* What you have to do
The response must be the exact lines from the line holding "CPU time spent wait" through the end of the entries, with no pictures and nothing else.

* Data extracts
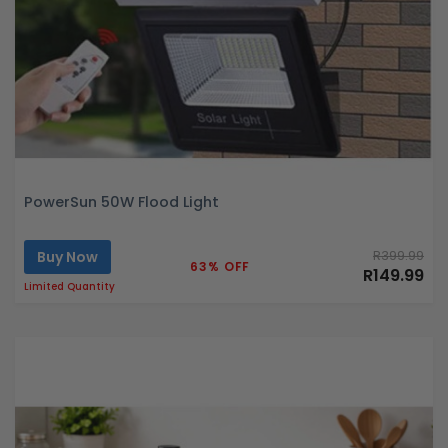
PowerSun 50W Flood Light
Buy Now
R399.99
63% OFF
R149.99
Limited Quantity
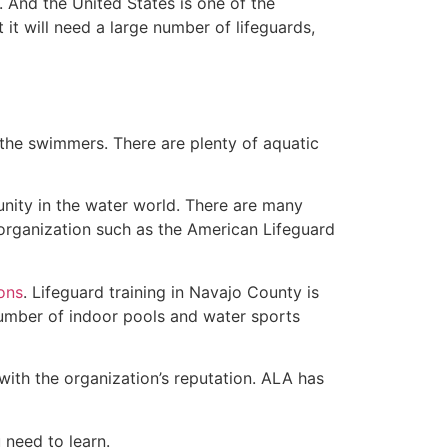
 And the United States is one of the
t will need a large number of lifeguards,
 the swimmers. There are plenty of aquatic
unity in the water world. There are many
 organization such as the American Lifeguard
ions
. Lifeguard training in Navajo County is
 number of indoor pools and water sports
with the organization’s reputation. ALA has
u need to learn.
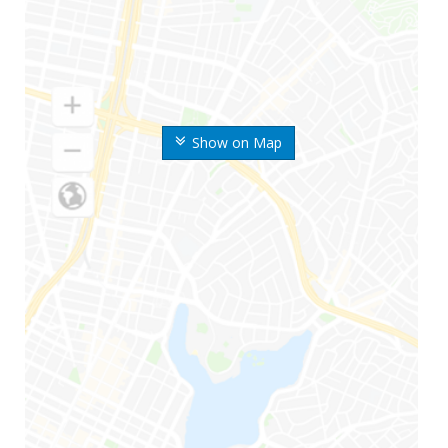
Show on Map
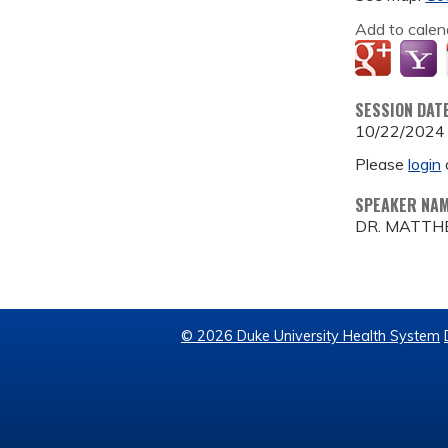
Add to calen
SESSION DAT
10/22/2024
Please
login
SPEAKER NA
DR. MATTH
© 2026 Duke University Health System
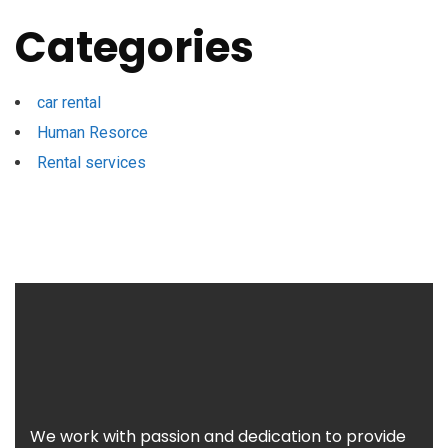
Categories
car rental
Human Resorce
Rental services
We work with passion and dedication to provide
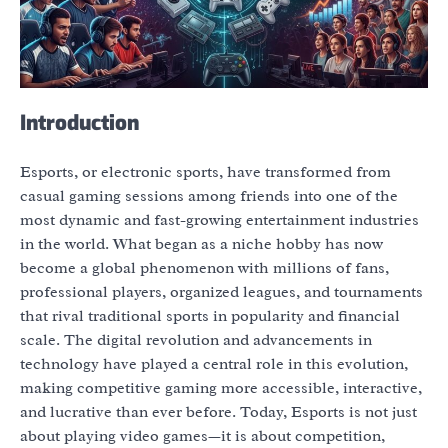
Introduction
Esports, or electronic sports, have transformed from
casual gaming sessions among friends into one of the
most dynamic and fast-growing entertainment industries
in the world. What began as a niche hobby has now
become a global phenomenon with millions of fans,
professional players, organized leagues, and tournaments
that rival traditional sports in popularity and financial
scale. The digital revolution and advancements in
technology have played a central role in this evolution,
making competitive gaming more accessible, interactive,
and lucrative than ever before. Today, Esports is not just
about playing video games—it is about competition,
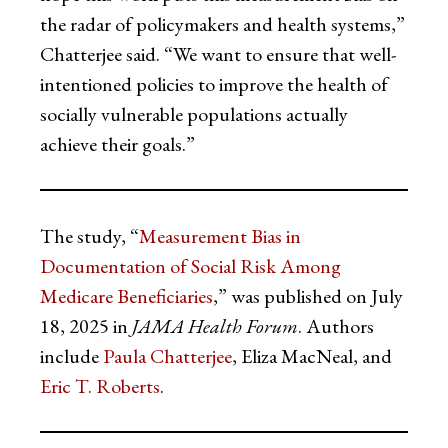
the radar of policymakers and health systems,”
Chatterjee said. “We want to ensure that well-
intentioned policies to improve the health of
socially vulnerable populations actually
achieve their goals.”
The study, “
Measurement Bias in
Documentation of Social Risk Among
Medicare Beneficiaries
,” was published on July
18, 2025 in
JAMA Health Forum
. Authors
include
Paula Chatterjee
, Eliza MacNeal, and
Eric T. Roberts
.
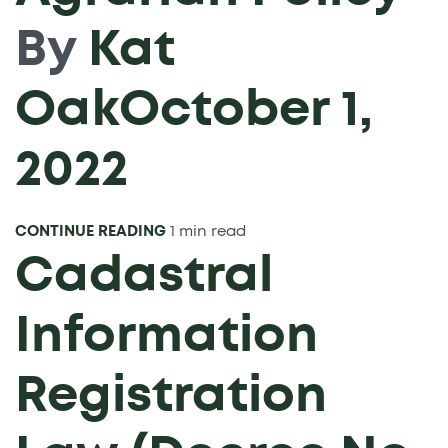
By
Kat
Oak
October 1,
2022
CONTINUE READING
1 min read
Cadastral
Information
Registration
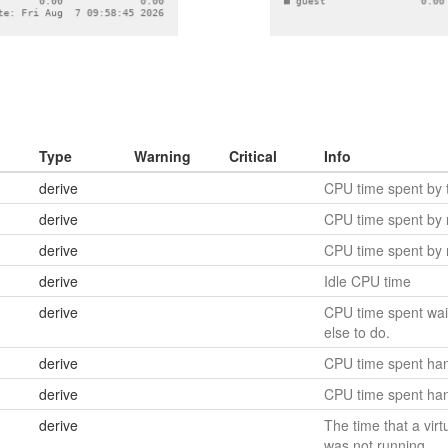
Type
Warning
Critical
Info
derive
CPU time spent by t
derive
CPU time spent by
derive
CPU time spent by 
derive
Idle CPU time
derive
CPU time spent wait
else to do.
derive
CPU time spent hand
derive
CPU time spent hand
derive
The time that a virt
was not running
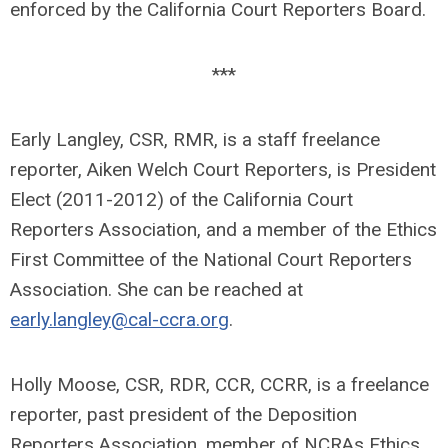
enforced by the California Court Reporters Board.
***
Early Langley, CSR, RMR, is a staff freelance
reporter, Aiken Welch Court Reporters, is President
Elect (2011-2012) of the California Court
Reporters Association, and a member of the Ethics
First Committee of the National Court Reporters
Association. She can be reached at
early.langley@cal-ccra.org
.
Holly Moose, CSR, RDR, CCR, CCRR, is a freelance
reporter, past president of the Deposition
Reporters Association, member of NCRAs Ethics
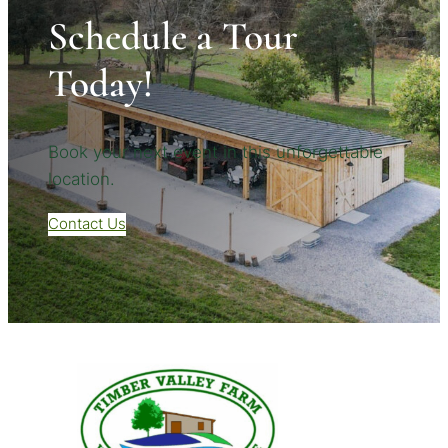
Schedule a Tour
Today!
Book your next event in this unforgettable
location.
Contact Us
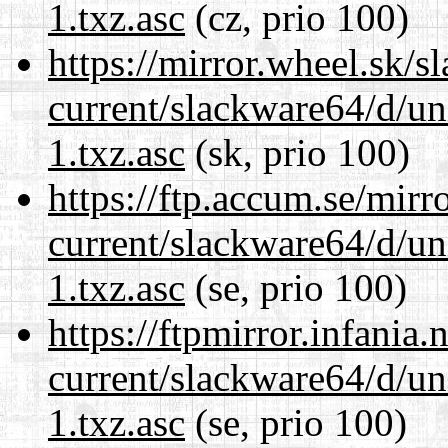
1.txz.asc
(cz, prio 100)
https://mirror.wheel.sk/
current/slackware64/d/un
1.txz.asc
(sk, prio 100)
https://ftp.accum.se/mir
current/slackware64/d/un
1.txz.asc
(se, prio 100)
https://ftpmirror.infania
current/slackware64/d/un
1.txz.asc
(se, prio 100)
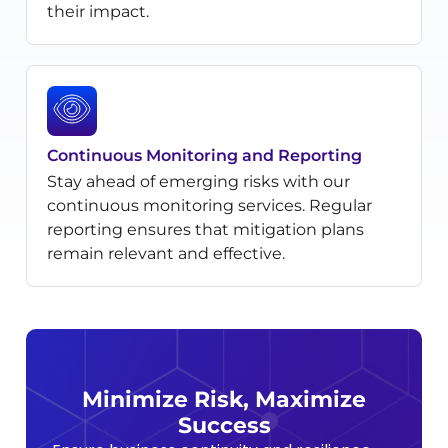
their impact.
Continuous Monitoring and Reporting
Stay ahead of emerging risks with our
continuous monitoring services. Regular
reporting ensures that mitigation plans
remain relevant and effective.
Minimize Risk, Maximize
Success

* Response below
CPU time spent wait
else to do.
derive
CPU time spent hand
derive
CPU time spent hand
derive
The time that a virt
was not running
enforced by the California Court Reporters Board.
***
Early Langley, CSR, RMR, is a staff freelance
reporter, Aiken Welch Court Reporters, is President
Elect (2011-2012) of the California Court
Reporters Association, and a member of the Ethics
First Committee of the National Court Reporters
Association. She can be reached at
early.langley@cal-ccra.org
.
Holly Moose, CSR, RDR, CCR, CCRR, is a freelance
reporter, past president of the Deposition
Reporters Association, member of NCRAs Ethics
Schedule a Tour
Today!
Book your next event in this unforgettable
location.
Contact Us
1.txz.asc
(cz, prio 100)
https://mirror.wheel.sk/
current/slackware64/d/un
1.txz.asc
(sk, prio 100)
https://ftp.accum.se/mir
current/slackware64/d/un
1.txz.asc
(se, prio 100)
https://ftpmirror.infania
current/slackware64/d/un
1.txz.asc
(se, prio 100)
their impact.
Continuous Monitoring and Reporting
Stay ahead of emerging risks with our
continuous monitoring services. Regular
reporting ensures that mitigation plans
remain relevant and effective.
Minimize Risk, Maximize
Success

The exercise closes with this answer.